Copy every line of the records that includes the word "hoạt".

## Task inputs
* * * * * * * * *
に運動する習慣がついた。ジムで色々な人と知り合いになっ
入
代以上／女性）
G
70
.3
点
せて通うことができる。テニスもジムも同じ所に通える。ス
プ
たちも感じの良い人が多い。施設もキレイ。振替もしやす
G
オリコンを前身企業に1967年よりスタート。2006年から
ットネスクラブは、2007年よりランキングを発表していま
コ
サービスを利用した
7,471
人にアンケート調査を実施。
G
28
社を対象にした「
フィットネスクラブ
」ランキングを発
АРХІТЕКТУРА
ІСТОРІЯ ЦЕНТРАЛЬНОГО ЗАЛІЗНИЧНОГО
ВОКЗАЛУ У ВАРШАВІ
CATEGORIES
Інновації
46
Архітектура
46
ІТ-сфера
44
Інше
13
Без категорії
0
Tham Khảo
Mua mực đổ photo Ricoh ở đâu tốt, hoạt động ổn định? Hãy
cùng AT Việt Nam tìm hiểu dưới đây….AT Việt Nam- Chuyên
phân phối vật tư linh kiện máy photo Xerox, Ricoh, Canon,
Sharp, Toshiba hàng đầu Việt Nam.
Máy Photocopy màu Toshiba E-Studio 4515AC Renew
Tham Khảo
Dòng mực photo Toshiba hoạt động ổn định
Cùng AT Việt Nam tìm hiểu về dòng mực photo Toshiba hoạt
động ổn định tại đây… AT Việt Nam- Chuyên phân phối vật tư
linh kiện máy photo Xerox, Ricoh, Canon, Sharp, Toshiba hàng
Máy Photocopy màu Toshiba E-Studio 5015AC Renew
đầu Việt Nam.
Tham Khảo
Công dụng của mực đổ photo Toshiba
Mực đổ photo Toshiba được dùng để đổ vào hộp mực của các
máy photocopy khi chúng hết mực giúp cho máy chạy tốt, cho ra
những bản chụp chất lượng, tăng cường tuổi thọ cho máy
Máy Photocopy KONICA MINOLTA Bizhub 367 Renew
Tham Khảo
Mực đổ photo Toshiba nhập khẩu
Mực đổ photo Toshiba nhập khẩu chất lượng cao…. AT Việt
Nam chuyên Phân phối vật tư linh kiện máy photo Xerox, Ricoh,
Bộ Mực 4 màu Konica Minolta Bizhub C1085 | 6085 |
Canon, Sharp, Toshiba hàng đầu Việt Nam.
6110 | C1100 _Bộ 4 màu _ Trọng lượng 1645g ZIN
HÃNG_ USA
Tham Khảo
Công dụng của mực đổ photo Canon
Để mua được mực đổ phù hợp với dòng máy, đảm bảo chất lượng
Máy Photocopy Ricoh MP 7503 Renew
* * * * * * * * *
## Response to the task
Mua mực đổ photo Ricoh ở đâu tốt, hoạt động ổn định? Hãy
Dòng mực photo Toshiba hoạt động ổn định
Cùng AT Việt Nam tìm hiểu về dòng mực photo Toshiba hoạt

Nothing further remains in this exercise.